I laugh out loud. And even when the laugh done I keep cackling to drive the bitterness off my tongue.

“Every one of my arrows dip with enough poison to kill a devil.”

“You wake one morning in Omororo and from that day, your memory ever fail to tell why. Not true?” Popele say.

“And what if it is?”

“And then when you finally walk, ride, fly, and sail back to Ibiku, nobody remember you.”

“But Matisha remember you,” say Nsaka Ne Vampi.

“Quiet your mouth.”

“Great-Grandmother was the only one who remember that she supposed to know you, that you were close, maybe even blood.”
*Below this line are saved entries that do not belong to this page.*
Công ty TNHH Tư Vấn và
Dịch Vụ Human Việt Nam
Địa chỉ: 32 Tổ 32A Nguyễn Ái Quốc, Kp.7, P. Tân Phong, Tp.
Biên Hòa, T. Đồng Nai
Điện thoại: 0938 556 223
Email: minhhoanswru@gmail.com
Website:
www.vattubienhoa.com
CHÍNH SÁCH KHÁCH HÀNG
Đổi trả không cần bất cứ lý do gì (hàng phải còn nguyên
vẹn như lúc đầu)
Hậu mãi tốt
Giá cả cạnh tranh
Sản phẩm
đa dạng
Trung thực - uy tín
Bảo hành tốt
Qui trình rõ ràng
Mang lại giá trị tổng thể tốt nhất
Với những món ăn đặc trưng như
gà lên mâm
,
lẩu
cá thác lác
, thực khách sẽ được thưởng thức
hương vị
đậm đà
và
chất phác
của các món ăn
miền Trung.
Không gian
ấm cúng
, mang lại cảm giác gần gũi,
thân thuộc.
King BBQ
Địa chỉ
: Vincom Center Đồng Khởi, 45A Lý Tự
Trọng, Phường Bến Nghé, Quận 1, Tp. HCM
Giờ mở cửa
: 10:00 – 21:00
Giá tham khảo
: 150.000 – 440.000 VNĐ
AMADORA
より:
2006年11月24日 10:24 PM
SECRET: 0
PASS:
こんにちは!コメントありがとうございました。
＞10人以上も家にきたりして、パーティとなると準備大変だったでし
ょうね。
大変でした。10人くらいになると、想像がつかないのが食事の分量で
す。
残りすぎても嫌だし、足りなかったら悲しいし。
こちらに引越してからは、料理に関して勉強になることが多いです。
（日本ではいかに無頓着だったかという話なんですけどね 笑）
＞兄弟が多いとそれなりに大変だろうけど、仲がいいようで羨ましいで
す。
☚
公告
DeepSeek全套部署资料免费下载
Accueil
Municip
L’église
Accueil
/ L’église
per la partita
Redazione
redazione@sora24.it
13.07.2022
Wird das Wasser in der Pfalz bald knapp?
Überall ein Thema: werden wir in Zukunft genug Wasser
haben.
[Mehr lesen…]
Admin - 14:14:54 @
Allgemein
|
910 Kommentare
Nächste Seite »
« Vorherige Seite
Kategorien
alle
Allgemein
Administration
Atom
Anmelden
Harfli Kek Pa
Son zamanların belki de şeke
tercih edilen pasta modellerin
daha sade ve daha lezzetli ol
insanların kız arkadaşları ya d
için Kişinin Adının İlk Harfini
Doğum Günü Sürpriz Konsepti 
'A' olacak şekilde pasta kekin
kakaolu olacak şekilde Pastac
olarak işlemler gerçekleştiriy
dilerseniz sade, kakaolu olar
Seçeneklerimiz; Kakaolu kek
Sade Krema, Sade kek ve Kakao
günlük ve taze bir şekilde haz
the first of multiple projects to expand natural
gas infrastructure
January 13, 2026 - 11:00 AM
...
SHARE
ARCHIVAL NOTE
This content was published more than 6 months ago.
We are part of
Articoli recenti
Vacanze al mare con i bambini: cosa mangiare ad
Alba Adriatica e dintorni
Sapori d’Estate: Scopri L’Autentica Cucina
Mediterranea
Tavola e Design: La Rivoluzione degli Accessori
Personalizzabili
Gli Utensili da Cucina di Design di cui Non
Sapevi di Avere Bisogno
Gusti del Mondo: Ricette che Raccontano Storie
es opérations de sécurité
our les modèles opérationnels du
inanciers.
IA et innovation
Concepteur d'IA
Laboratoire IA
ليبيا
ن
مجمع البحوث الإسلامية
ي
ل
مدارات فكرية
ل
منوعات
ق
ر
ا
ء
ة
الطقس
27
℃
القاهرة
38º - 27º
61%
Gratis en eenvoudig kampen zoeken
“I was blood! I was the fucking blood! All of them come out of me, all the blood of my own damn blood!” I shout. “Not a single one. Not a single . . .”

I curse the tears as soon as I feel them and wipe them before they leave my cheek. I curse them too because they quiet themselves to make space for whatever flood of feeling they expect to come. Nobody was going to see me take leave of myself, certainly not three devils who claim to know me.

“You want to know why,” Nsaka say.

“I want to leave.”

“But you don’t. Not yet,” the griot say.

“I stomp on that grief one hundred thirty and six years ago. Not that you say, one hundred thirty and six? I try ten times. Then I say goodbye to that house, and good riddance. And now come the three of you, sprite, griot, and whoever you think you are.”

“You think this is the first time we meet?” Popele say. “Here is truth. This is the tenth time I am talking to you, and the fourth city too. As for his grandfather, Bolom was with you until the day you wake up with no memory.”

“Indeed. He wake up right beside you but think you was a beggar. He didn’t remember you either. Nobody remembered nobody, you understand? But trust the gods. Trust the gods, for my name is Ikede and I am a southern griot.”

He say that four more times before I catch what he mean. Southern griots, the only clan that write the history down.

“Paper don’t forget, nor ink neither,” he say. “Paper is where I find you. And where you going to find yourself.”





EIGHTEEN


    So this ship set sail for the wild sea with twelve man, one woman, and me. See us now, five days passed since we pull up anchor under a morning with a waking sun, but a morning cool also, this a trick of the gods. For gods of sea have fickle understanding and uncertain temper, and whoever sail around the south horn do so at their whim, and not from whatever wisdom a sailor could give you. But many a boatsman going tell you this. Don’t get caught in open sea if the gods change their mind suddensome and blow a wind west. Spirits of air will work mischief with spirits of water and lure you into a moonless current that throw a wave as high as fifty man-lengths, a wave that break the back of the biggest ship. Hear this, a quartermaster say to me at this inn one night. Not even six moons pass since three slave ships bound for Weme Witu take foolish wisdom from a star watcher and sail out in wild sky. Three ship, seventy crew, and four hundred slave all disappear without a whisper. Disappear in that same current we sailing to.

We push off from Kwakubioko Port in a ship that people in the South call a baghlah, and people in the North call a ganjah, but most just call it a dhow. Kwakubioko Port sit on the southwest nose of the princedom of Lish. So behold Lish, rising out of the sea, but bigger than two large kingdoms put together. Long time ago man from far lands meet with, trade with, live with, then breed with the many woman of Lish and produce their own people, who look nothing like people from either North or South. People with lips thick but pink, and skin like tamarind shell, and hair woolly but soft, and eyelash thin. People who build their life so much around the sea that some of them breathe like fish. I see it. Five day now out to sea and the smell of them still follow we.